History should be irrelevant to the 20 men who will dress in the sweaters of the Washington Capitals on Monday night. Their in-the-moment particulars: They hold a two-games-to-none lead over the New York Rangers in the first round of the NHL Eastern Conference playoffs, and they did precisely what they set out to do when they opened the series in the District — play crisp, solid, calm hockey to secure two victories.

But throughout the Capitals’ dressing room, there are lessons learned from past springs. Winning the first two games was the objective, and good feelings pumped throughVerizon Center following both those victories. Now, how to handle such prosperity?

“I hope we learned,” center Nicklas Backstrom said.

Backstrom is in position to wonder. He joins Alex Ovechkin and Mike Green as the only Capitals to have appeared in the playoffs for Washington each year since 2008, when the NHL postseason became an annual rite in the District.
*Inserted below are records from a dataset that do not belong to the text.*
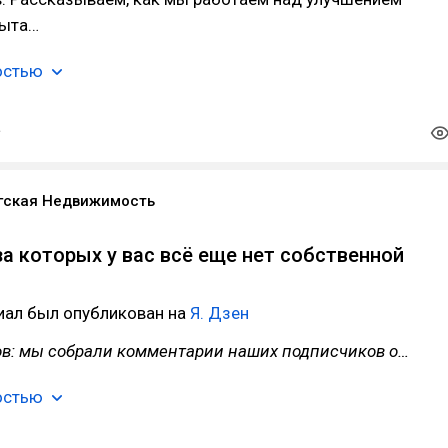
пыта…
остью
гская Недвижимость
за которых у вас всё еще нет собственной
иал был опубликован на
Я. Дзен
ов: мы собрали комментарии наших подписчиков о…
остью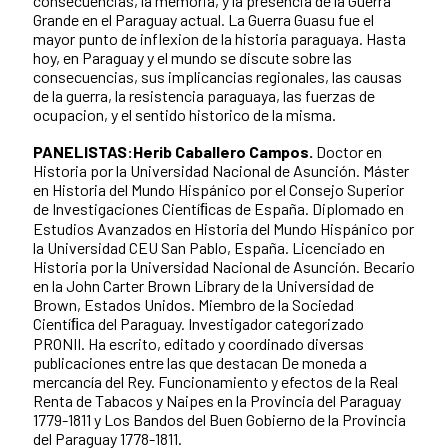
consecuencias, la memoria, y la presencia de la Guerra
Grande en el Paraguay actual. La Guerra Guasu fue el
mayor punto de inflexion de la historia paraguaya. Hasta
hoy, en Paraguay y el mundo se discute sobre las
consecuencias, sus implicancias regionales, las causas
de la guerra, la resistencia paraguaya, las fuerzas de
ocupacion, y el sentido historico de la misma.
PANELISTAS:
Herib Caballero Campos.
Doctor en
Historia por la Universidad Nacional de Asunción. Máster
en Historia del Mundo Hispánico por el Consejo Superior
de Investigaciones Cientíﬁcas de España. Diplomado en
Estudios Avanzados en Historia del Mundo Hispánico por
la Universidad CEU San Pablo, España. Licenciado en
Historia por la Universidad Nacional de Asunción. Becario
en la John Carter Brown Library de la Universidad de
Brown, Estados Unidos. Miembro de la Sociedad
Cientíﬁca del Paraguay. Investigador categorizado
PRONII. Ha escrito, editado y coordinado diversas
publicaciones entre las que destacan De moneda a
mercancía del Rey. Funcionamiento y efectos de la Real
Renta de Tabacos y Naipes en la Provincia del Paraguay
1779-1811 y Los Bandos del Buen Gobierno de la Provincia
del Paraguay 1778-1811.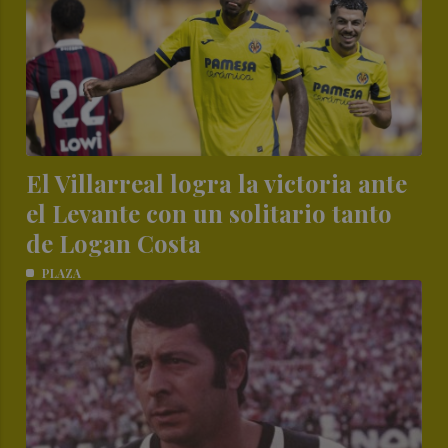
El Villarreal logra la victoria ante
el Levante con un solitario tanto
de Logan Costa
PLAZA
He remembers other instances in which the Caps led that still make fans shudder. Montreal in 2010, anyone? Pittsburgh, the previous year, in the Eastern Conference semifinals?

“We obviously are in the position we want to be,” Green said. “But we’ve also struggled, and teams have come back on us. I think we’ve learned from our experiences, and we’ve got to make sure we’re pushing. Because we know how hard they’re going to play up there.”

The Capitals discuss their 1-0 overtime win over the Rangers in the second game of the Eastern Conference quarterfinals. (Nick Plum for Synthesis/Koubaroulis LLC./The Washington Post)

Capitals fans know, too. For all the relative success of the past several years, folds in the playoffs are still a significant part of the franchise’s narrative. Since the NHL made all playoff series best-of-seven in 1987, the Capitals have taken a 2-0 lead six times. They have lost four of those series. They have lost four of 10 series in which they led 3-1. That’s some significant pain over the past quarter-century.

To be sure, these Capitals have memories of establishing a lead in the playoffs, and then closing out the opponent. In 2011, they took the first two games against the Rangers at home, and won the series in five, perhaps their high-water mark as a postseason team.

But this is a different group with a different leader. “We’ll talk about it,” said Coach Adam Oates, in his first year since taking over for Dale Hunter, who took over for Bruce Boudreau, who started this run. There is, the Capitals believe, a proper way to approach their current situation, and it is not to exhale.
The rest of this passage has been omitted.